**Task statement:**
Word for word, restate the lines from the top of the records below through the line with "Séptima de Bogotá", both included, with no pictures in the result.

(Collected data entries)

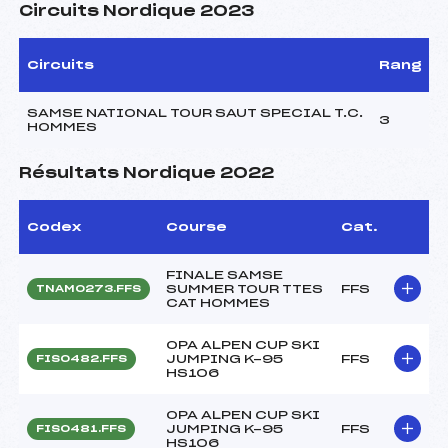
Circuits Nordique 2023
Circuits
Rang
SAMSE NATIONAL TOUR SAUT SPECIAL T.C.
3
HOMMES
Résultats Nordique 2022
Codex
Course
Cat.
FINALE SAMSE
SUMMER TOUR TTES
FFS
TNAM0273.FFS
CAT HOMMES
OPA ALPEN CUP SKI
JUMPING K-95
FFS
FIS0482.FFS
HS106
OPA ALPEN CUP SKI
JUMPING K-95
FFS
FIS0481.FFS
HS106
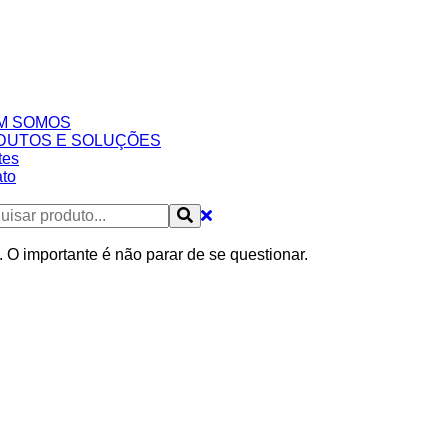
M SOMOS
DUTOS E SOLUÇÕES
tes
to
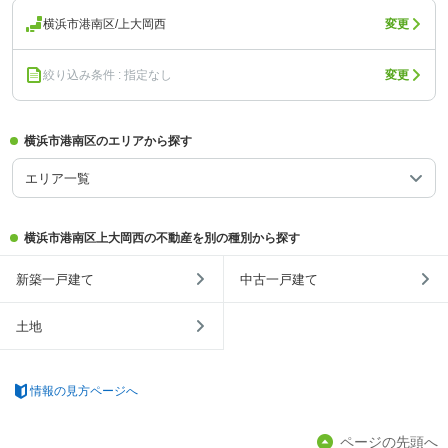
横浜市港南区/上大岡西
変更
絞り込み条件 : 指定なし
変更
横浜市港南区のエリアから探す
エリア一覧
横浜市港南区上大岡西の不動産を別の種別から探す
新築一戸建て
中古一戸建て
土地
情報の見方ページへ
ページの先頭へ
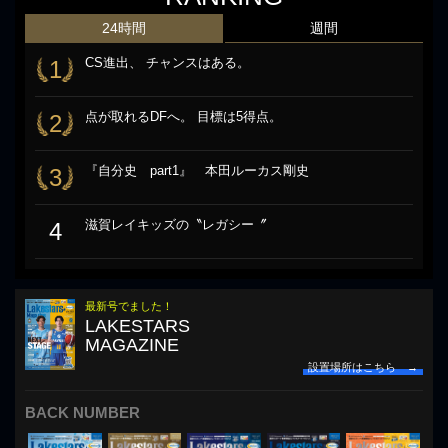
24時間
週間
CS進出、 チャンスはある。
1
点が取れるDFへ。 目標は5得点。
2
『自分史 part1』 本田ルーカス剛史
3
滋賀レイキッズの〝レガシー〞
4
最新号でました！
LAKESTARS
MAGAZINE
設置場所はこちら →
BACK NUMBER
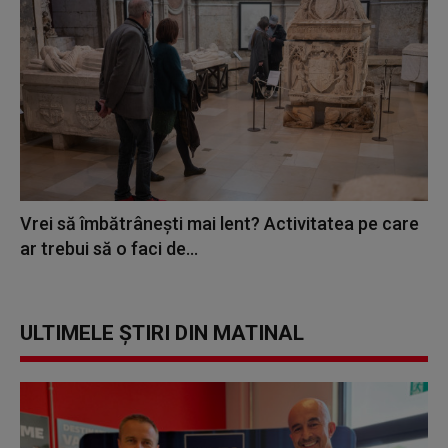
Vrei să îmbătrânești mai lent? Activitatea pe care
ar trebui să o faci de...
ULTIMELE ȘTIRI DIN MATINAL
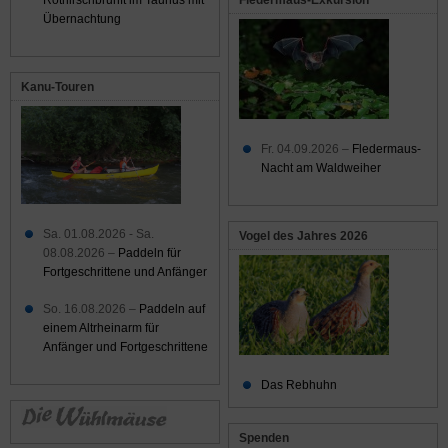
Übernachtung
Kanu-Touren
Fr. 04.09.2026 –
Fledermaus-
Nacht am Waldweiher
Sa. 01.08.2026 - Sa.
Vogel des Jahres 2026
08.08.2026 –
Paddeln für
Fortgeschrittene und Anfänger
So. 16.08.2026 –
Paddeln auf
einem Altrheinarm für
Anfänger und Fortgeschrittene
Das Rebhuhn
Spenden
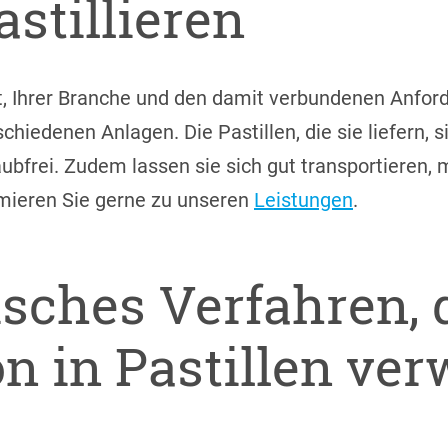
stillieren
, Ihrer Branche und den damit verbundenen Anfor
chiedenen Anlagen. Die Pastillen, die sie liefern, s
aubfrei. Zudem lassen sie sich gut transportieren, 
rmieren Sie gerne zu unseren
Leistungen
.
sches Verfahren, 
n in Pastillen ve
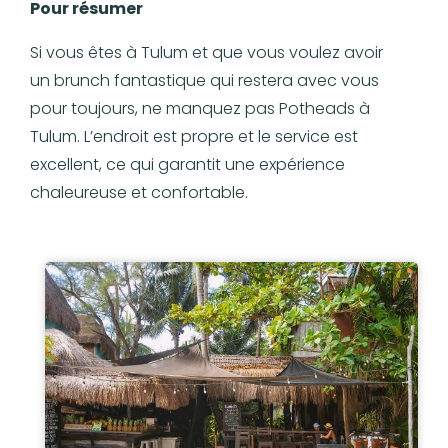
Pour résumer
Si vous êtes à Tulum et que vous voulez avoir
un brunch fantastique qui restera avec vous
pour toujours, ne manquez pas Potheads à
Tulum. L’endroit est propre et le service est
excellent, ce qui garantit une expérience
chaleureuse et confortable.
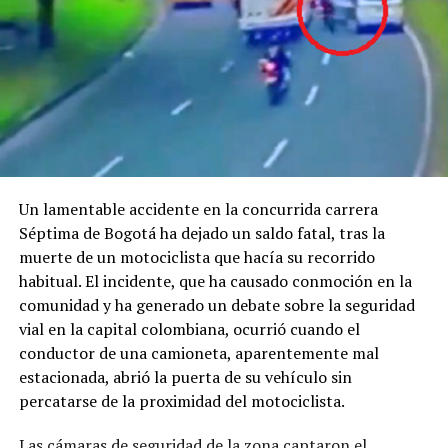
Un lamentable accidente en la concurrida carrera
Séptima de Bogotá ha dejado un saldo fatal, tras la
muerte de un motociclista que hacía su recorrido
habitual. El incidente, que ha causado conmoción en la
comunidad y ha generado un debate sobre la seguridad
vial en la capital colombiana, ocurrió cuando el
conductor de una camioneta, aparentemente mal
estacionada, abrió la puerta de su vehículo sin
percatarse de la proximidad del motociclista.
Las cámaras de seguridad de la zona captaron el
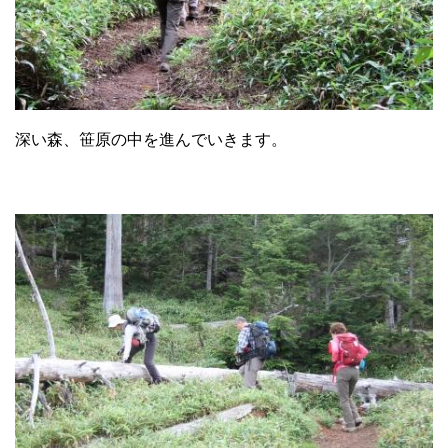
深い森、笹原の中を進んでいきます。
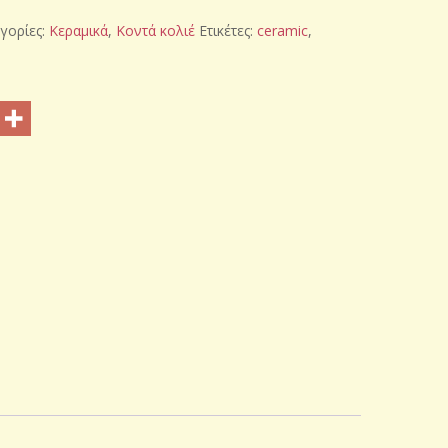
γορίες:
Κεραμικά
,
Κοντά κολιέ
Ετικέτες:
ceramic
,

**Answer below:**
Circuits Nordique 2023
Circuits
Rang
SAMSE NATIONAL TOUR SAUT SPECIAL T.C.
3
HOMMES
Résultats Nordique 2022
Codex
Course
Cat.
FINALE SAMSE
SUMMER TOUR TTES
FFS
TNAM0273.FFS
CAT HOMMES
OPA ALPEN CUP SKI
JUMPING K-95
FFS
FIS0482.FFS
HS106
OPA ALPEN CUP SKI
JUMPING K-95
FFS
FIS0481.FFS
HS106
M SOMOS
DUTOS E SOLUÇÕES
tes
to
横浜市港南区/上大岡西
変更
絞り込み条件 : 指定なし
変更
横浜市港南区のエリアから探す
エリア一覧
横浜市港南区上大岡西の不動産を別の種別から探す
新築一戸建て
中古一戸建て
土地
情報の見方ページへ
ページの先頭へ
24時間
週間
CS進出、 チャンスはある。
1
点が取れるDFへ。 目標は5得点。
2
『自分史 part1』 本田ルーカス剛史
3
滋賀レイキッズの〝レガシー〞
4
最新号でました！
LAKESTARS
MAGAZINE
設置場所はこちら →
BACK NUMBER
Vrei să îmbătrânești mai lent? Activitatea pe care
ar trebui să o faci de...
ULTIMELE ȘTIRI DIN MATINAL
Übernachtung
Kanu-Touren
Fr. 04.09.2026 –
Fledermaus-
Nacht am Waldweiher
Sa. 01.08.2026 - Sa.
Vogel des Jahres 2026
08.08.2026 –
Paddeln für
Fortgeschrittene und Anfänger
So. 16.08.2026 –
Paddeln auf
einem Altrheinarm für
Anfänger und Fortgeschrittene
Das Rebhuhn
Spenden
stillieren
, Ihrer Branche und den damit verbundenen Anfor
chiedenen Anlagen. Die Pastillen, die sie liefern, s
aubfrei. Zudem lassen sie sich gut transportieren, 
rmieren Sie gerne zu unseren
Leistungen
.
sches Verfahren, 
n in Pastillen ve
Pour résumer
Si vous êtes à Tulum et que vous voulez avoir
un brunch fantastique qui restera avec vous
pour toujours, ne manquez pas Potheads à
Tulum. L’endroit est propre et le service est
excellent, ce qui garantit une expérience
chaleureuse et confortable.
Un lamentable accidente en la concurrida carrera
Séptima de Bogotá ha dejado un saldo fatal, tras la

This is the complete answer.